In dealing with the Middle East’s political eruptions, the United States, credibly or not, has made standing on the right side of history its operative watchwordnotes John Vinocur in the International Herald Tribune.
Backing a French-British resolution condemning the Syrian regime for its brutal repression of opposition demonstrators, the U.S. ambassador to the United Nations, Susan E. Rice, reached for the moral prop: “We will be on the right side of history if and when this comes to a vote. If others are unable to, or are unwilling to, then that will be their responsibility to bear.”
Now, with deaths in Syria reported to have risen to 1,400 over four months of clashes, there has been no U.N. condemnation, and no U.S. calling-out by name those countries blocking the measure and supplying Syria with its arms and financial wherewithal.
With Syria’s dictatorship killing daily with impunity, Ms. Rice’s line, five weeks later, has less the look of a U.S. government acting on history’s right side than one comfortable with indignation minus consequences.
As it turns out, the West is doing very little to transform the outrage of Syrian citizens into effective penalties against the regime of Bashar al-Assad and its suppliers, or into active outside support for a best-case scenario — ending Damascus’s symbiotic relationship with Iran, stopping Syria’s promotion of terrorism and isolating Hezbollah in Lebanon.

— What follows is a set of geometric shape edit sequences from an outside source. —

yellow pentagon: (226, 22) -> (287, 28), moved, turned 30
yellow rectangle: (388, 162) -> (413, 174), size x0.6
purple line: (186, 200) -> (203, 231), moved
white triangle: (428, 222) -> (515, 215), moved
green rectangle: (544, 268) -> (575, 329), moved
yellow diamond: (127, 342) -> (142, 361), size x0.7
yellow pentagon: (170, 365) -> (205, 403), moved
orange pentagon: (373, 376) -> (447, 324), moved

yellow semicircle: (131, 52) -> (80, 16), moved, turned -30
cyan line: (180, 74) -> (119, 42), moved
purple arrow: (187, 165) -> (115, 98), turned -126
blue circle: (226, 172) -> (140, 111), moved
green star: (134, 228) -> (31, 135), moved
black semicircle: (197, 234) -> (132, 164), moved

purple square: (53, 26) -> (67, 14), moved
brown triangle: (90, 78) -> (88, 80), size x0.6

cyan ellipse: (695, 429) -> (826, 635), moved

The language of moral commitment remains: President Barack Obama has said the United States is “using all the diplomatic, economic and strategic tools at our disposal” to support democratic transition and “block the path of murder.” But evidence of that action — or anything resembling results — isn’t shining through.

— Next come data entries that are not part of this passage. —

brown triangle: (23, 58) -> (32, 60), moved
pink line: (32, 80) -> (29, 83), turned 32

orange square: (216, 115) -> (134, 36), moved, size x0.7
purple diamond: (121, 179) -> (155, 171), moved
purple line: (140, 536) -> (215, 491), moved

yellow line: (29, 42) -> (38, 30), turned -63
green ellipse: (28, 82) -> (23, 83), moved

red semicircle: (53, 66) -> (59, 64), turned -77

…for the Americans, moral impeccability, with the Security Council action floundering, relates in the short term to whether the United States considers the Russians and the Chinese too big to assail concerning Syria.
…how do you not exert pressure on Moscow now when tanks and helicopters — Pieter D. Wezeman of the Stockholm International Peace Research Institute estimates Russia to be the essential source of the Syrian military’s heavy equipment — mass near a Syrian town where soldiers have defected?
Two despairing answers:
One, according to a European diplomat, is that the European Union, without specific U.N. cover, could never achieve the consensus necessary to call out Moscow or penalize it for providing the hardware involved in Syria’s ongoing massacres.
The other is that for the Obama administration, the task of confronting Syria’s supply chain with sanctions would savage the basic Russia-is-manageable premise of the president’s so-called reset with Moscow.